Erano quaggiù sulla piazza grande di Fonzazo, davanti al Municipio. Ce n'erano una ventina di questi prigionieri, con le mani giunte, inginocchiati, giù in terra. E noi ragazzi li si vedeva, poverini. Passavano gli arditi, e così, per farsi vedere dalla gente, giù uno schiaffo sulla faccia, come fosse niente, come fossero delle bestie. Capisce?

Erano gli italiani, quelle porcherie là, quelli erano capaci di farle tutte, sa! Mascalzoni erano, uno con la testa a posto non fa queste cose, pensa per lui, o anche per gli altri può pensare, ma in bene, non in male; e invece gli davano gnòche.

 

Regina Tittonel, Campèa di Miane

Noi eravamo sulla montagna, perché c'erano le bombe che partivano dal Mantèl (Montello) e arrivavano proprio sul paese, anche se la nostra casa non è stata colpita e anche se Campèa è distante una ventina di chilometri dal Piave.

Eravamo dentro una stalletta, come in un rifugio, e sentiamo dire: «Ghe n'é i arditi, ghe n'é i taliani, ghe n'é i taliani!» (Ci sono gli arditi, ci sono gli italiani, ci sono gli italiani!).
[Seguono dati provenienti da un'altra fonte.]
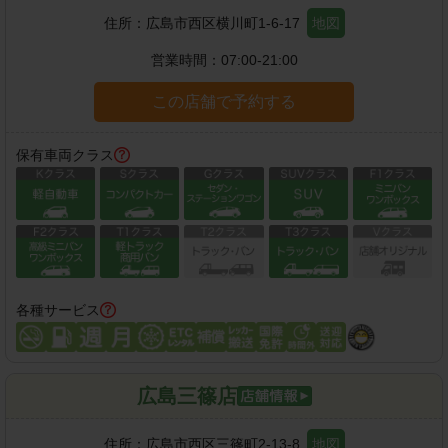
住所：
広島市西区横川町1-6-17
地図
営業時間：
07:00-21:00
この店舗で予約する
保有車両クラス
各種サービス
広島三篠店
住所：
広島市西区三篠町2-13-8
地図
Allora fuori tutti. Guarda, mi vengono i brividi anche adesso!

 

Elio Zambon

Mio padre per poco moriva dalla fame, e durante la ritirata dei tedeschi a Santa Maria di Feletto è stato preso e accompagnato avanti con loro. Quando è tornato indietro, dopo che erano arrivati gli italiani, ricordo che mia madre raccontava che prendeva a calci i morti

 

Emilio Dal Mas, Pramaggiore 

Negli ultimi giorni di guerra, i tedeschi hanno buttato via il fucile, per le strade, di qua e di là. E dopo, mentre passavano ritirandosi, sono anche venuti a salutarci, due-tre di quelli che erano stati un anno a casa nostra, quelli che si allenavano con le bombe a mano; in particolare uno che non era neanche austriaco, mi sembra che fosse stato croato e si era affezionato a me.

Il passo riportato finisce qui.